# Exercise directions:
Using the data below, work out how many of its lines contain "chevron", and give that number with nothing added.

(Document structure recognition data)
-*-

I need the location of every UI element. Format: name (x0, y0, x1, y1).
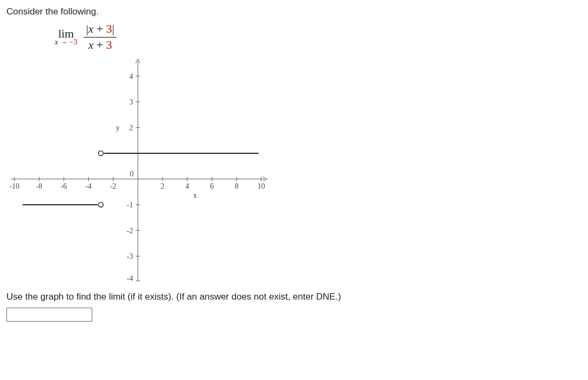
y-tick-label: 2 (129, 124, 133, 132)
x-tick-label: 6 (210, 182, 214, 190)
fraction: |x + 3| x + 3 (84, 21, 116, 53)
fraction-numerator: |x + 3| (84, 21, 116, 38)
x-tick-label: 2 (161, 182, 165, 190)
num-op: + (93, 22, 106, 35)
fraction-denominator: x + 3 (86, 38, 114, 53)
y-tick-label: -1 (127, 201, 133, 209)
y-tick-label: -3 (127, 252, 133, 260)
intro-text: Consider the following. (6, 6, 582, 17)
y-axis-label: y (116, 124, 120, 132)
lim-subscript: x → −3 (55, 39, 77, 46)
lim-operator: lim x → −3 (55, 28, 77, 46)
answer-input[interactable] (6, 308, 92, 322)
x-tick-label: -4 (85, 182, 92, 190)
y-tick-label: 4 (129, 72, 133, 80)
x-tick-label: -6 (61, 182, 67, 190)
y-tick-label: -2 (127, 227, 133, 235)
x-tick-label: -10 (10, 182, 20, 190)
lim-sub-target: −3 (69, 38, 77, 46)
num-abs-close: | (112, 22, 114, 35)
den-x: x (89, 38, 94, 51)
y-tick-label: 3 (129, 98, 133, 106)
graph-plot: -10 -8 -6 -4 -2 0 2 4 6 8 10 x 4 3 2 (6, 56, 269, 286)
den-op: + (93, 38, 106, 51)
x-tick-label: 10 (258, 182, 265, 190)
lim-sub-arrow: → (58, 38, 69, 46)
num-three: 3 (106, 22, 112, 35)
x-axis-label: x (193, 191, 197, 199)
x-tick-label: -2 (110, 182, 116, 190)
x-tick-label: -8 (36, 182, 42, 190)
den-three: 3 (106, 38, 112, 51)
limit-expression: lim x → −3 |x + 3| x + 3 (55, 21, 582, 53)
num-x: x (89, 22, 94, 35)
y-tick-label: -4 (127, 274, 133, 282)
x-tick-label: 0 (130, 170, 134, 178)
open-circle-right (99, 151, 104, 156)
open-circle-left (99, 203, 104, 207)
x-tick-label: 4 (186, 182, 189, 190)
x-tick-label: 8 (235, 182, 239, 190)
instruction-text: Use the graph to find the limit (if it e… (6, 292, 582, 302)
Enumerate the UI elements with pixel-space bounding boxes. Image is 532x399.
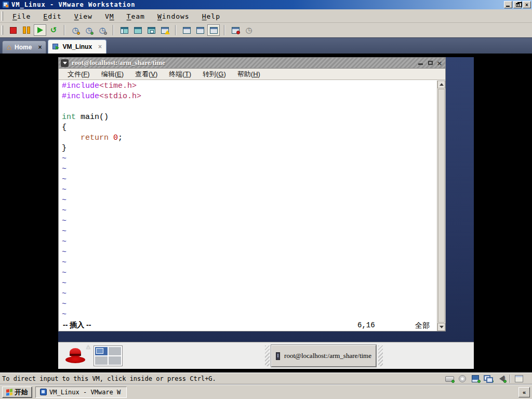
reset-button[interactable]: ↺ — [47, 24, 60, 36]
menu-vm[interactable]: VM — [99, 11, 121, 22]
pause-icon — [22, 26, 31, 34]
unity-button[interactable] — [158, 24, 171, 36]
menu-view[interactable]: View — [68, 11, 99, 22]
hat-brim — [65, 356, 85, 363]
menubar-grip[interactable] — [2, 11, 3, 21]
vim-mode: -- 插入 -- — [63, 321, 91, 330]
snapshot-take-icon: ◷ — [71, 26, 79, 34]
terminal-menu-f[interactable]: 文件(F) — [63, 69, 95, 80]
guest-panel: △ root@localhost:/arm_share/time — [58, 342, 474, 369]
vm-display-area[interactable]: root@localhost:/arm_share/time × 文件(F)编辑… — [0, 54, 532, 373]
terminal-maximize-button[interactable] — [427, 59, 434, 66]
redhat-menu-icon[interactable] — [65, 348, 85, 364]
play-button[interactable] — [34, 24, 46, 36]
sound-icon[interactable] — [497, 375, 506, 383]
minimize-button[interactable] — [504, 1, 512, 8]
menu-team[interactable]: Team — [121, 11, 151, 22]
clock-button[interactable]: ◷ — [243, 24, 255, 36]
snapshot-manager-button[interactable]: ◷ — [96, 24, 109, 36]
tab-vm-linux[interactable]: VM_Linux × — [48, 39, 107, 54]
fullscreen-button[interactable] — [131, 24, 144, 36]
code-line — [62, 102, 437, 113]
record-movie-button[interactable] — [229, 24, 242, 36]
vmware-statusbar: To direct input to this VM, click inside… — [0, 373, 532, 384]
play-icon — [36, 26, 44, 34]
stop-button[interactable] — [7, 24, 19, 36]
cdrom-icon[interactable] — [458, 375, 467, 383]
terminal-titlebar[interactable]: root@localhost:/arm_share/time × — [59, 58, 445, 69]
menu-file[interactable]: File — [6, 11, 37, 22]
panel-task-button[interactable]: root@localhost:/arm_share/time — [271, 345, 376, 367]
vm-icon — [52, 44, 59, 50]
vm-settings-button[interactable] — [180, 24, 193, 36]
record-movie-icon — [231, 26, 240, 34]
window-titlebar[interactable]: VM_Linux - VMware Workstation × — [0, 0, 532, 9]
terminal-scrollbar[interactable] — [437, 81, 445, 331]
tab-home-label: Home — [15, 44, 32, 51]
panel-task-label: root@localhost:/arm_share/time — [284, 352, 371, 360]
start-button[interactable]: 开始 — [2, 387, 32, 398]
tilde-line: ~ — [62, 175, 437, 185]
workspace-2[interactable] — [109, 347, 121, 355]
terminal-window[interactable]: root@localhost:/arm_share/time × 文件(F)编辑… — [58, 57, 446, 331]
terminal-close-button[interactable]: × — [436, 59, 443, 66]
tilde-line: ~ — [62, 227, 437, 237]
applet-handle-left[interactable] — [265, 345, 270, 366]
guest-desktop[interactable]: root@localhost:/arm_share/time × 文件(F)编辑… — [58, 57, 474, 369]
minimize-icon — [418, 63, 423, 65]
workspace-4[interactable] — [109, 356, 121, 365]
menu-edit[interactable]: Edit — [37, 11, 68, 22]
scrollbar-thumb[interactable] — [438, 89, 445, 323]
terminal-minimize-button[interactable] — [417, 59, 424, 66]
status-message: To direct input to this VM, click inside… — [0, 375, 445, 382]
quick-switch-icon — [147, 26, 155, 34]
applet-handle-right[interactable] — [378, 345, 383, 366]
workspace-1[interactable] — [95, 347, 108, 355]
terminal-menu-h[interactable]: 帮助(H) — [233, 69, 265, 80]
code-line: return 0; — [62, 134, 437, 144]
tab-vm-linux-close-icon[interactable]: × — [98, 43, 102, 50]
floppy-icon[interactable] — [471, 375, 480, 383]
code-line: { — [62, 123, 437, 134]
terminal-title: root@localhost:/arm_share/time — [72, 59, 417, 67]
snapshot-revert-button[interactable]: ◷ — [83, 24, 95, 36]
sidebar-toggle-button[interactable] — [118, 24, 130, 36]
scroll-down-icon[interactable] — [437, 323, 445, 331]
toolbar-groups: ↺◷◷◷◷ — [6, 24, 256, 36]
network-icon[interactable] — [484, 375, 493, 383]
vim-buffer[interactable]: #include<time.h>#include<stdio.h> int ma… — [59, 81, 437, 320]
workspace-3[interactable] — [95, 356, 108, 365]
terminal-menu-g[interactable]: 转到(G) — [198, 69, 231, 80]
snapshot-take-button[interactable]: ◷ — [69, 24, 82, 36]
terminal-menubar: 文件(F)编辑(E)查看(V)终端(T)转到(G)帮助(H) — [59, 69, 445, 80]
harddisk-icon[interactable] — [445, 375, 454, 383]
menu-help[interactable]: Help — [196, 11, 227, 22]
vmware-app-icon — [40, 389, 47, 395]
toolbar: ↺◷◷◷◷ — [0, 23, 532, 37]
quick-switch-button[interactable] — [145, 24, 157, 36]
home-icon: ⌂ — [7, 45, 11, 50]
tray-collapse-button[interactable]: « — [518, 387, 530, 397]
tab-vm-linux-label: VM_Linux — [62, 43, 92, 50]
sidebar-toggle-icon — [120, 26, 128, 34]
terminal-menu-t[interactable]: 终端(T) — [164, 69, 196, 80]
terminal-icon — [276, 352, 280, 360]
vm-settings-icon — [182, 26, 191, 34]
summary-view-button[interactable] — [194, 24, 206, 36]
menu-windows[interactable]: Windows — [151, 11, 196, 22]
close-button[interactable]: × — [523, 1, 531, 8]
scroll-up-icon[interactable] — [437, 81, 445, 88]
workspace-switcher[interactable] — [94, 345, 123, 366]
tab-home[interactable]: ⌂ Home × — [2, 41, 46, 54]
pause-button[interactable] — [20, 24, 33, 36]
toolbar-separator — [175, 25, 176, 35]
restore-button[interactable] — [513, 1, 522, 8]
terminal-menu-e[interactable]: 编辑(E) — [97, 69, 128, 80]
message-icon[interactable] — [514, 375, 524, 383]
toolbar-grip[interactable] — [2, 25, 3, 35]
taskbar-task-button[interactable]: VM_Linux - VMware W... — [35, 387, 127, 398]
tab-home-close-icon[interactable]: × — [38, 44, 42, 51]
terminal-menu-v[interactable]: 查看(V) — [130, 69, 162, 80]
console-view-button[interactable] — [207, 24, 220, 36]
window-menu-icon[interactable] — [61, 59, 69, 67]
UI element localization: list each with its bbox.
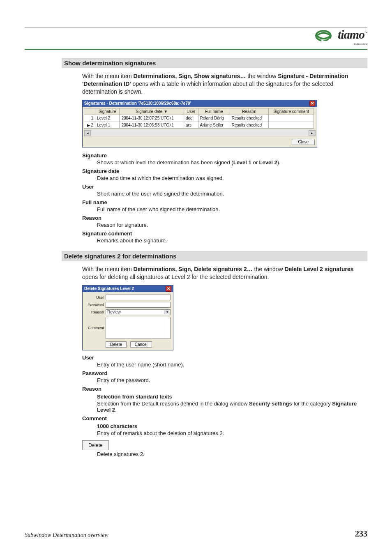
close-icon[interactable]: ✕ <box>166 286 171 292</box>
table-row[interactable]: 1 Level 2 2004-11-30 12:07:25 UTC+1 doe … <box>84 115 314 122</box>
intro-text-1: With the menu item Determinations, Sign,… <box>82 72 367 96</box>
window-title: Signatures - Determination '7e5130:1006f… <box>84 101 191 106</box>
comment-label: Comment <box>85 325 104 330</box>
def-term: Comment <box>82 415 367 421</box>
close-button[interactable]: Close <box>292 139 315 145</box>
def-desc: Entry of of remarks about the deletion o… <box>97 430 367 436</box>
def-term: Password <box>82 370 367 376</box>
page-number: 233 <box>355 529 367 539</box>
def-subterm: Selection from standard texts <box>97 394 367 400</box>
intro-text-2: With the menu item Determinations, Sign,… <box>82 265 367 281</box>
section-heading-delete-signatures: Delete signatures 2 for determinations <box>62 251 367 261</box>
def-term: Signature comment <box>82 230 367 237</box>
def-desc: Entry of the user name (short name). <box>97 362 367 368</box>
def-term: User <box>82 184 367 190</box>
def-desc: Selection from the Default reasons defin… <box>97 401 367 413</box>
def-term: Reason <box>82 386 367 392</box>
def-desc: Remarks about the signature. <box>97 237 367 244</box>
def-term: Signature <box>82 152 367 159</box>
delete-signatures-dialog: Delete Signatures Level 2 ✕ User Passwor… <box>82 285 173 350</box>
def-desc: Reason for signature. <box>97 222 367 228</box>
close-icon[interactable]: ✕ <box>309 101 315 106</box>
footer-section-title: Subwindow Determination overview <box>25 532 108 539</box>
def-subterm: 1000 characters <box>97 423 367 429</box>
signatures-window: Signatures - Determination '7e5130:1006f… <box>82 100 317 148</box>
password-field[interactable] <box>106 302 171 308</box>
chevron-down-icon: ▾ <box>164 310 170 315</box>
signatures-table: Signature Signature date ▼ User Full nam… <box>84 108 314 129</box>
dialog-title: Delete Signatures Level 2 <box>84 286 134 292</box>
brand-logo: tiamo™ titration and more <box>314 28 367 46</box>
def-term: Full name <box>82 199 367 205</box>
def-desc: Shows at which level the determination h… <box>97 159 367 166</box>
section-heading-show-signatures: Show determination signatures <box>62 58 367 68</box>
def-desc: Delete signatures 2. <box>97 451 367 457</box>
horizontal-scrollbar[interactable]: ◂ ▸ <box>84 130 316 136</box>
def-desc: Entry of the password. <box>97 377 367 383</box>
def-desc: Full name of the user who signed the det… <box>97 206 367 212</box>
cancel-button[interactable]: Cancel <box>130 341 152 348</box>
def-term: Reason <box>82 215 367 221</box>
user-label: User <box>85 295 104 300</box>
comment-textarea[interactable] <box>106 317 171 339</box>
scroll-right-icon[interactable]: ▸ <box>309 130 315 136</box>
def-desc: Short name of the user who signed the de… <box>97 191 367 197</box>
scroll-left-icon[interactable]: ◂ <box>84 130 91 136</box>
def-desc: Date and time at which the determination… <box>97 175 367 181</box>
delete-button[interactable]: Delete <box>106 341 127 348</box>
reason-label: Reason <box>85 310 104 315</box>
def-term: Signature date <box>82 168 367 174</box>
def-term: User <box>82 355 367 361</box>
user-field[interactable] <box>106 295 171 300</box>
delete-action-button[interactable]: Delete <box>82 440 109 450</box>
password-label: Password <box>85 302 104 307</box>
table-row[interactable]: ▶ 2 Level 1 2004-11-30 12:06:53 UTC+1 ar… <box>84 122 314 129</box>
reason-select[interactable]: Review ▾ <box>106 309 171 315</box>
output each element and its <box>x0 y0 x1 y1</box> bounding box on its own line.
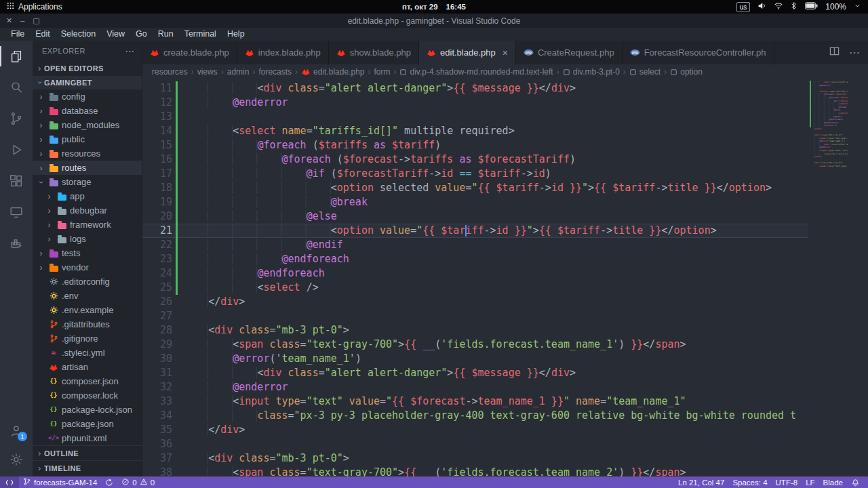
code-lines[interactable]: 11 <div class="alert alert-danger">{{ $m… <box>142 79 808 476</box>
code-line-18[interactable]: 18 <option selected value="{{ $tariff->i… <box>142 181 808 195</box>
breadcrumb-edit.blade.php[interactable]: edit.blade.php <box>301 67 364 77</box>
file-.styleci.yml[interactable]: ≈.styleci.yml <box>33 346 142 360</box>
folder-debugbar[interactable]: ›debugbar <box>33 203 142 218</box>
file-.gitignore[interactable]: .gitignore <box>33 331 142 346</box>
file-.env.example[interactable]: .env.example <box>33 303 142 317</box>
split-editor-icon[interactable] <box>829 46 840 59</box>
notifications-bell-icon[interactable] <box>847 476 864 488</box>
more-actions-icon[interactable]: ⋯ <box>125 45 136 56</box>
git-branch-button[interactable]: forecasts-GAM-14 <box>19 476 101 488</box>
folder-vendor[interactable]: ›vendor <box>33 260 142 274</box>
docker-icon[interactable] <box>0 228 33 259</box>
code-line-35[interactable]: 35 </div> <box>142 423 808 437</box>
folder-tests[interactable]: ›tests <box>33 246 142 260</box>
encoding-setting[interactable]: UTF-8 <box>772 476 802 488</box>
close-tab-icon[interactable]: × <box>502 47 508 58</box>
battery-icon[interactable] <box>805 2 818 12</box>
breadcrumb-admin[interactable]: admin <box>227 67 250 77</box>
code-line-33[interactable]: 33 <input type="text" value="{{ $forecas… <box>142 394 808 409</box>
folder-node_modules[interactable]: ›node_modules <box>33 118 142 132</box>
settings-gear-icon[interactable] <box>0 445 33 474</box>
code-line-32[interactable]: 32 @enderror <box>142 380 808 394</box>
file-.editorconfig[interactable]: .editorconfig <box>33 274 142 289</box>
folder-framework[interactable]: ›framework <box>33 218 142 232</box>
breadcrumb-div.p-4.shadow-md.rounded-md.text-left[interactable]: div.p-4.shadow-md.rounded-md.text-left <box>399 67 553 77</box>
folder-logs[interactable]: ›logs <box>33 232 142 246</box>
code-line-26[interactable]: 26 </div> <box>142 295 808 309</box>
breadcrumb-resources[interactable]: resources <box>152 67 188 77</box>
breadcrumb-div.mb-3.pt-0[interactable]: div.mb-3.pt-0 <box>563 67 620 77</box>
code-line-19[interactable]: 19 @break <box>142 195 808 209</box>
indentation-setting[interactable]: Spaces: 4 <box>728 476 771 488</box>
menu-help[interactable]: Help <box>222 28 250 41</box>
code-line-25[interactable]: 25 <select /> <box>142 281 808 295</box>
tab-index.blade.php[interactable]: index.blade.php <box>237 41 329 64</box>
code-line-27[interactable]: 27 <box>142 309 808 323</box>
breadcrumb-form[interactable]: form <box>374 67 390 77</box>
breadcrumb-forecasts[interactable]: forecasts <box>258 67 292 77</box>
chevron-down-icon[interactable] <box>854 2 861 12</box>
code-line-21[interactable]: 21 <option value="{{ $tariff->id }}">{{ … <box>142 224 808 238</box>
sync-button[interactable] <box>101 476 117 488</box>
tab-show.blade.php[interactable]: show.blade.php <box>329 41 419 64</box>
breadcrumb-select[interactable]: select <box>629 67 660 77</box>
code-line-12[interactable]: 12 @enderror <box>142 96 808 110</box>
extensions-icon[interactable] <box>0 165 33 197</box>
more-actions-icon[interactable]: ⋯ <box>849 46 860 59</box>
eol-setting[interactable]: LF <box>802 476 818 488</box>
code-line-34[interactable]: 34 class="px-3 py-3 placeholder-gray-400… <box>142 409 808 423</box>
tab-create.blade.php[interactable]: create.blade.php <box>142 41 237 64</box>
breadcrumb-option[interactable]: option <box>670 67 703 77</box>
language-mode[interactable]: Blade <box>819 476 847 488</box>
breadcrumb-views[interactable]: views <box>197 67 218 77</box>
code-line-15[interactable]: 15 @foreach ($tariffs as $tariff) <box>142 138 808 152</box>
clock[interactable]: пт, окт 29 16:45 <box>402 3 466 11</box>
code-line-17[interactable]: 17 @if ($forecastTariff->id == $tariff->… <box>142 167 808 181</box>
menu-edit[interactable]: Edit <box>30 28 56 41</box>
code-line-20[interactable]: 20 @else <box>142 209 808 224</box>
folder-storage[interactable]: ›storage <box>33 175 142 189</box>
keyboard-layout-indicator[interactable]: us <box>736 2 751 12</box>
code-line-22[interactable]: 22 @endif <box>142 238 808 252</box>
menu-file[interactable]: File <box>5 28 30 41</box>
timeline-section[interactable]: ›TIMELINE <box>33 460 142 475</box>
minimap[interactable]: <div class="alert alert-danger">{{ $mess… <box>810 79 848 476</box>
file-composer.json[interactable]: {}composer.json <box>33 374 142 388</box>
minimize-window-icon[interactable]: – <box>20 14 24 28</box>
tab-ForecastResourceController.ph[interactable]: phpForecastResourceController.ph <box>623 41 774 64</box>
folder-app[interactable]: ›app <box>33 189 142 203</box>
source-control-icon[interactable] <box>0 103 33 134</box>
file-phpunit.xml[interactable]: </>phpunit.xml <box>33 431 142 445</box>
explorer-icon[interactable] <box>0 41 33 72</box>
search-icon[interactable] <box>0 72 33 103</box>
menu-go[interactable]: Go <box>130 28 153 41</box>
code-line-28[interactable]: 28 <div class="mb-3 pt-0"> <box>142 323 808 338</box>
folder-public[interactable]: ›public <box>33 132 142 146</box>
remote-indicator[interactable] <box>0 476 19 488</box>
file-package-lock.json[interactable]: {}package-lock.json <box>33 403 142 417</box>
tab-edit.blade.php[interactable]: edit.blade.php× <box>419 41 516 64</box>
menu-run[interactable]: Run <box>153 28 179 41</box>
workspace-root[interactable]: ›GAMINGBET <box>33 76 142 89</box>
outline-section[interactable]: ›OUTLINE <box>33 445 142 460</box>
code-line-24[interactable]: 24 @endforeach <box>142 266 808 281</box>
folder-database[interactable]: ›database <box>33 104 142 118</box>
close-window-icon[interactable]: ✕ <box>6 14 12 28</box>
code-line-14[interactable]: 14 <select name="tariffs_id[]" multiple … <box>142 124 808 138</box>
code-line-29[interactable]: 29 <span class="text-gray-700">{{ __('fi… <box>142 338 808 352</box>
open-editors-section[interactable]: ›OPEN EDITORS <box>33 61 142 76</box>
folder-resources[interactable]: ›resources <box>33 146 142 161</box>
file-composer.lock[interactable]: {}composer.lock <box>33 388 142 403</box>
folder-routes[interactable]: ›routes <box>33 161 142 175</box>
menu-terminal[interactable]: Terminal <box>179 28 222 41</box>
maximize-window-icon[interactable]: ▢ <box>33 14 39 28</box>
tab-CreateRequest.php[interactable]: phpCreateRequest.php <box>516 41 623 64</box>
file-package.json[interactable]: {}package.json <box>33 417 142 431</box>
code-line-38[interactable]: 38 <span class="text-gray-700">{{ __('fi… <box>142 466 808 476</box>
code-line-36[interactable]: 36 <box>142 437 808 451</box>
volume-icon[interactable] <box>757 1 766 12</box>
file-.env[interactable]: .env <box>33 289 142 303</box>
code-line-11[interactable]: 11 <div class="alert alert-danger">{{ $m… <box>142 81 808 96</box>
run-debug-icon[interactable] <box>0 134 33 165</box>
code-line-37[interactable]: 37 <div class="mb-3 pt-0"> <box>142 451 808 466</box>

-*-

# Your response:
2